*** SOURCE DATA Section Begins ***
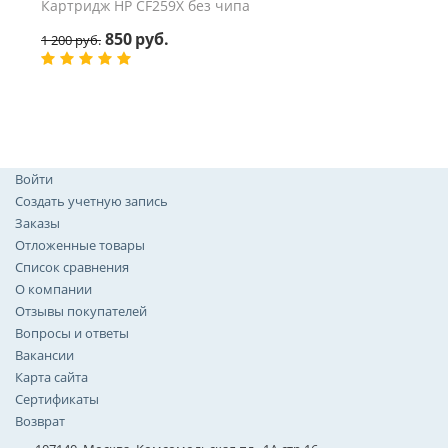
Картридж HP CF259X без чипа
850
руб.
1 200
руб.
Войти
Создать учетную запись
Заказы
Отложенные товары
Список сравнения
О компании
Отзывы покупателей
Вопросы и ответы
Вакансии
Карта сайта
Сертификаты
Возврат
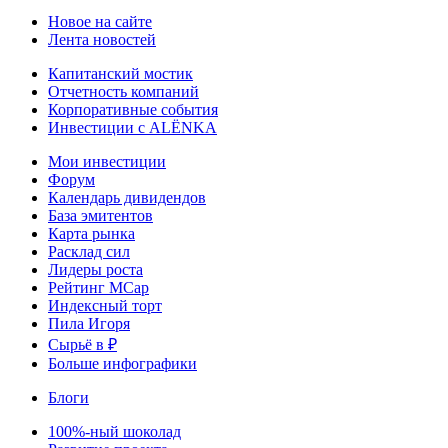
Новое на сайте
Лента новостей
Капитанский мостик
Отчетность компаний
Корпоративные события
Инвестиции с ALЁNKA
Мои инвестиции
Форум
Календарь дивидендов
База эмитентов
Карта рынка
Расклад сил
Лидеры роста
Рейтинг MCap
Индексный торт
Пила Игоря
Сырьё в ₽
Больше инфографики
Блоги
100%-ный шоколад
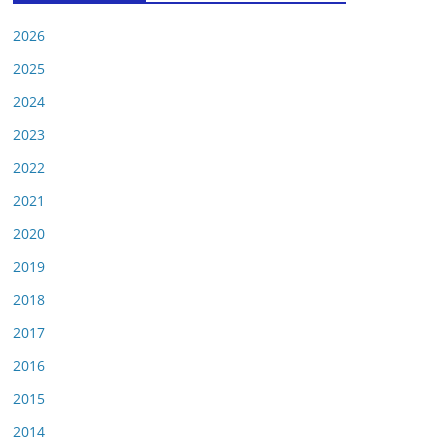
2026
2025
2024
2023
2022
2021
2020
2019
2018
2017
2016
2015
2014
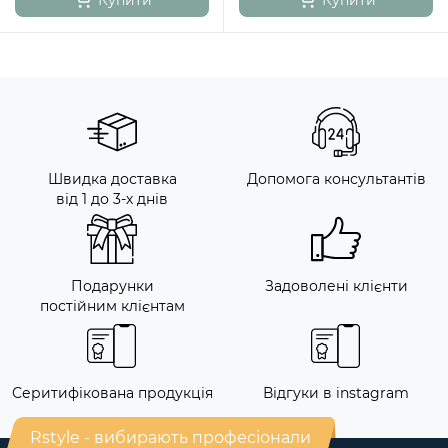
Купити
Купити
Швидка доставка
Допомога консультантів
від 1 до 3-х днів
Подарунки
Задоволені клієнти
постійним клієнтам
Серитифікована продукція
Відгуки в instagram
Rstyle - вибирають професіонали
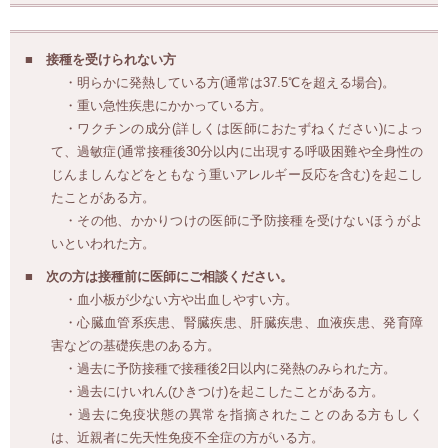
接種を受けられない方
・明らかに発熱している方(通常は37.5℃を超える場合)。
・重い急性疾患にかかっている方。
・ワクチンの成分(詳しくは医師におたずねください)によっ
て、過敏症(通常接種後30分以内に出現する呼吸困難や全身性の
じんましんなどをともなう重いアレルギー反応を含む)を起こし
たことがある方。
・その他、かかりつけの医師に予防接種を受けないほうがよ
いといわれた方。
次の方は接種前に医師にご相談ください。
・血小板が少ない方や出血しやすい方。
・心臓血管系疾患、腎臓疾患、肝臓疾患、血液疾患、発育障
害などの基礎疾患のある方。
・過去に予防接種で接種後2日以内に発熱のみられた方。
・過去にけいれん(ひきつけ)を起こしたことがある方。
・過去に免疫状態の異常を指摘されたことのある方もしく
は、近親者に先天性免疫不全症の方がいる方。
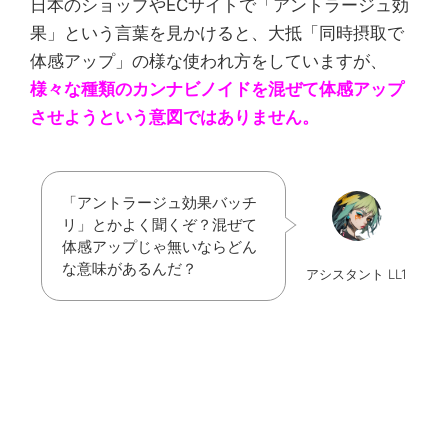
日本のショップやECサイトで「アントラージュ効
果」という言葉を見かけると、大抵「同時摂取で
体感アップ」の様な使われ方をしていますが、
様々な種類のカンナビノイドを混ぜて体感アップ
させようという意図ではありません。
「アントラージュ効果バッチ
リ」とかよく聞くぞ？混ぜて
体感アップじゃ無いならどん
な意味があるんだ？
アシスタント LL1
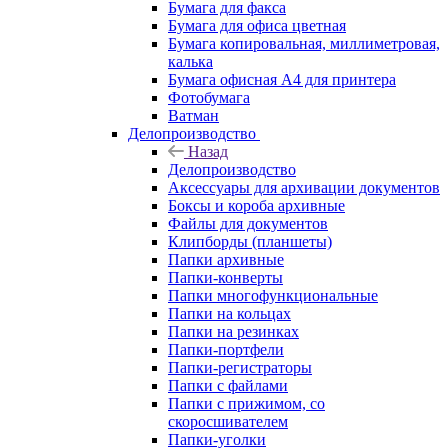
Бумага для факса
Бумага для офиса цветная
Бумага копировальная, миллиметровая,
калька
Бумага офисная А4 для принтера
Фотобумага
Ватман
Делопроизводство
Назад
Делопроизводство
Аксессуары для архивации документов
Боксы и короба архивные
Файлы для документов
Клипборды (планшеты)
Папки архивные
Папки-конверты
Папки многофункциональные
Папки на кольцах
Папки на резинках
Папки-портфели
Папки-регистраторы
Папки с файлами
Папки с прижимом, со
скоросшивателем
Папки-уголки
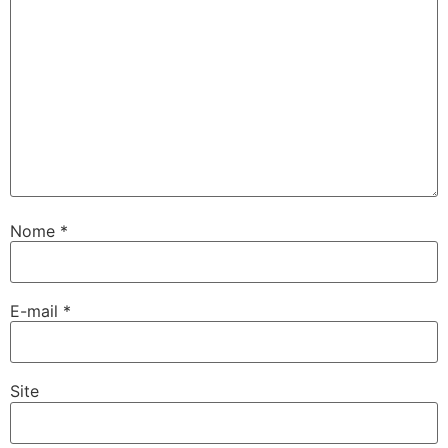
Nome
*
E-mail
*
Site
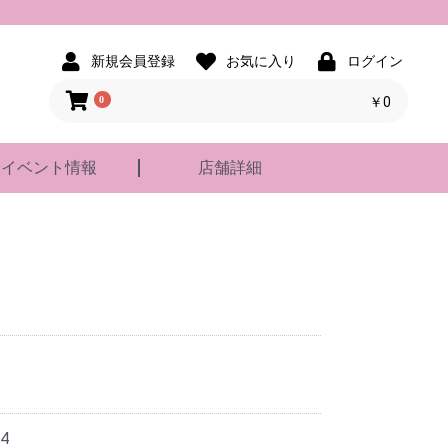
新規会員登録
お気に入り
ログイン
0
￥0
イベント情報
店舗詳細
4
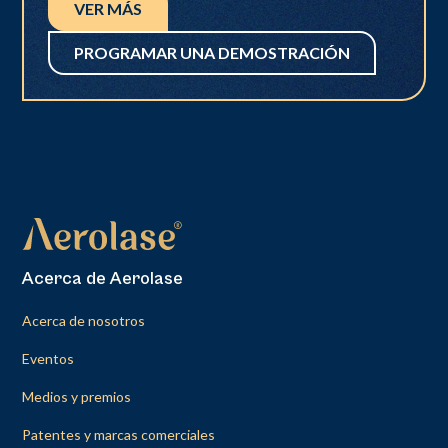
VER MÁS
PROGRAMAR UNA DEMOSTRACIÓN
Acerca de Aerolase
Acerca de nosotros
Eventos
Medios y premios
Patentes y marcas comerciales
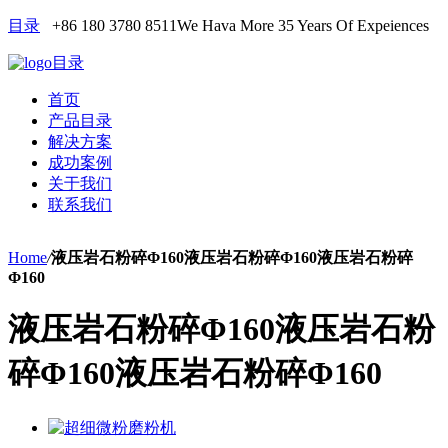
目录
+86 180 3780 8511
We Hava More 35 Years Of Expeiences
目录
首页
产品目录
解决方案
成功案例
关于我们
联系我们
Home
/
液压岩石粉碎Φ160液压岩石粉碎Φ160液压岩石粉碎
Φ160
液压岩石粉碎Φ160液压岩石粉
碎Φ160液压岩石粉碎Φ160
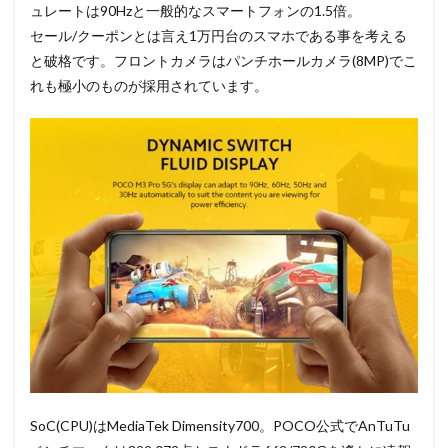
ュレートは90Hzと一般的なスマートフォンの1.5倍。
セール/クーポンとは言え1万円台のスマホである事を考える
と破格です。フロントカメラはパンチホールカメラ(8MP)でこ
れも極小のものが採用されています。
SoC(CPU)はMediaTek Dimensity700。POCO公式でAnTuTu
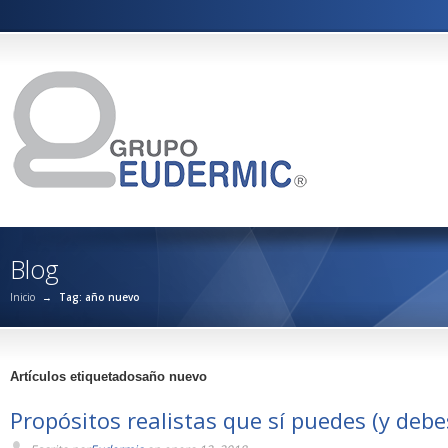
Blog
Inicio
→
Tag: año nuevo
Artículos etiquetadosaño nuevo
Propósitos realistas que sí puedes (y debe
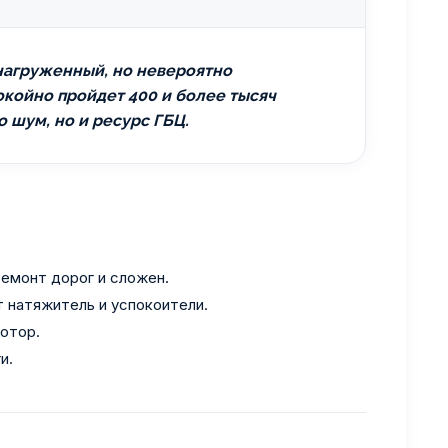
нагруженный, но невероятно
окойно пройдет 400 и более тысяч
о шум, но и ресурс ГБЦ.
Ремонт дорог и сложен.
 натяжитель и успокоители.
отор.
и.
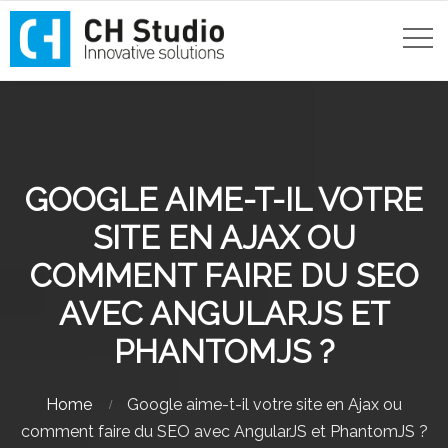
GOOGLE AIME-T-IL VOTRE
SITE EN AJAX OU
COMMENT FAIRE DU SEO
AVEC ANGULARJS ET
PHANTOMJS ?
Home
Google aime-t-il votre site en Ajax ou
comment faire du SEO avec AngularJS et PhantomJS ?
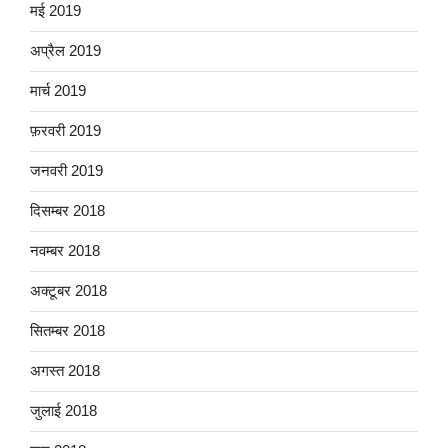
मई 2019
अप्रैल 2019
मार्च 2019
फ़रवरी 2019
जनवरी 2019
दिसम्बर 2018
नवम्बर 2018
अक्टूबर 2018
सितम्बर 2018
अगस्त 2018
जुलाई 2018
*** SOURCE DATA Section Ends ***
▶ _WORK REQUIRED_
Leaving the pictures out, write out every entry exactly.

▶ _WRITTEN SOLUTION_
Картридж HP CF259X без чипа
850
руб.
1 200
руб.
Войти
Создать учетную запись
Заказы
Отложенные товары
Список сравнения
О компании
Отзывы покупателей
Вопросы и ответы
Вакансии
Карта сайта
Сертификаты
Возврат
Новое на сайте
Лента новостей
Капитанский мостик
Отчетность компаний
Корпоративные события
Инвестиции с ALЁNKA
Мои инвестиции
Форум
Календарь дивидендов
База эмитентов
Карта рынка
Расклад сил
Лидеры роста
Рейтинг MCap
Индексный торт
Пила Игоря
Сырьё в ₽
Больше инфографики
Блоги
100%-ный шоколад
2026
2025
2024
2023
2022
2021
2020
2019
2018
2017
2016
2015
2014
Купити
Купити
Швидка доставка
Допомога консультантів
від 1 до 3-х днів
Подарунки
Задоволені клієнти
постійним клієнтам
Серитифікована продукція
Відгуки в instagram
Rstyle - вибирають професіонали
接種を受けられない方
・明らかに発熱している方(通常は37.5℃を超える場合)。
・重い急性疾患にかかっている方。
・ワクチンの成分(詳しくは医師におたずねください)によっ
て、過敏症(通常接種後30分以内に出現する呼吸困難や全身性の
じんましんなどをともなう重いアレルギー反応を含む)を起こし
たことがある方。
・その他、かかりつけの医師に予防接種を受けないほうがよ
いといわれた方。
次の方は接種前に医師にご相談ください。
・血小板が少ない方や出血しやすい方。
・心臓血管系疾患、腎臓疾患、肝臓疾患、血液疾患、発育障
害などの基礎疾患のある方。
・過去に予防接種で接種後2日以内に発熱のみられた方。
・過去にけいれん(ひきつけ)を起こしたことがある方。
・過去に免疫状態の異常を指摘されたことのある方もしく
は、近親者に先天性免疫不全症の方がいる方。
日本のショップやECサイトで「アントラージュ効
果」という言葉を見かけると、大抵「同時摂取で
体感アップ」の様な使われ方をしていますが、
様々な種類のカンナビノイドを混ぜて体感アップ
させようという意図ではありません。
「アントラージュ効果バッチ
リ」とかよく聞くぞ？混ぜて
体感アップじゃ無いならどん
な意味があるんだ？
アシスタント LL1
Бумага для факса
Бумага для офиса цветная
Бумага копировальная, миллиметровая,
калька
Бумага офисная А4 для принтера
Фотобумага
Ватман
Делопроизводство
Назад
Делопроизводство
Аксессуары для архивации документов
Боксы и короба архивные
Файлы для документов
Клипборды (планшеты)
Папки архивные
Папки-конверты
Папки многофункциональные
Папки на кольцах
Папки на резинках
Папки-портфели
Папки-регистраторы
Папки с файлами
Папки с прижимом, со
скоросшивателем
Папки-уголки
Nome
*
E-mail
*
Site
新規会員登録
お気に入り
ログイン
0
￥0
イベント情報
店舗詳細
4
VER MÁS
PROGRAMAR UNA DEMOSTRACIÓN
Acerca de Aerolase
Acerca de nosotros
Eventos
Medios y premios
Patentes y marcas comerciales
目录
+86 180 3780 8511
We Hava More 35 Years Of Expeiences
目录
首页
产品目录
解决方案
成功案例
关于我们
联系我们
Home
/
液压岩石粉碎Φ160液压岩石粉碎Φ160液压岩石粉碎
Φ160
液压岩石粉碎Φ160液压岩石粉
碎Φ160液压岩石粉碎Φ160
ュレートは90Hzと一般的なスマートフォンの1.5倍。
セール/クーポンとは言え1万円台のスマホである事を考える
と破格です。フロントカメラはパンチホールカメラ(8MP)でこ
れも極小のものが採用されています。
SoC(CPU)はMediaTek Dimensity700。POCO公式でAnTuTu
Blog
Inicio
→
Tag: año nuevo
Artículos etiquetadosaño nuevo
Propósitos realistas que sí puedes (y debe
нагруженный, но невероятно
окойно пройдет 400 и более тысяч
о шум, но и ресурс ГБЦ.
Ремонт дорог и сложен.
 натяжитель и успокоители.
отор.
и.
GOOGLE AIME-T-IL VOTRE
SITE EN AJAX OU
COMMENT FAIRE DU SEO
AVEC ANGULARJS ET
PHANTOMJS ?
Home
Google aime-t-il votre site en Ajax ou
comment faire du SEO avec AngularJS et PhantomJS ?
मई 2019
अप्रैल 2019
मार्च 2019
फ़रवरी 2019
जनवरी 2019
दिसम्बर 2018
नवम्बर 2018
अक्टूबर 2018
सितम्बर 2018
अगस्त 2018
जुलाई 2018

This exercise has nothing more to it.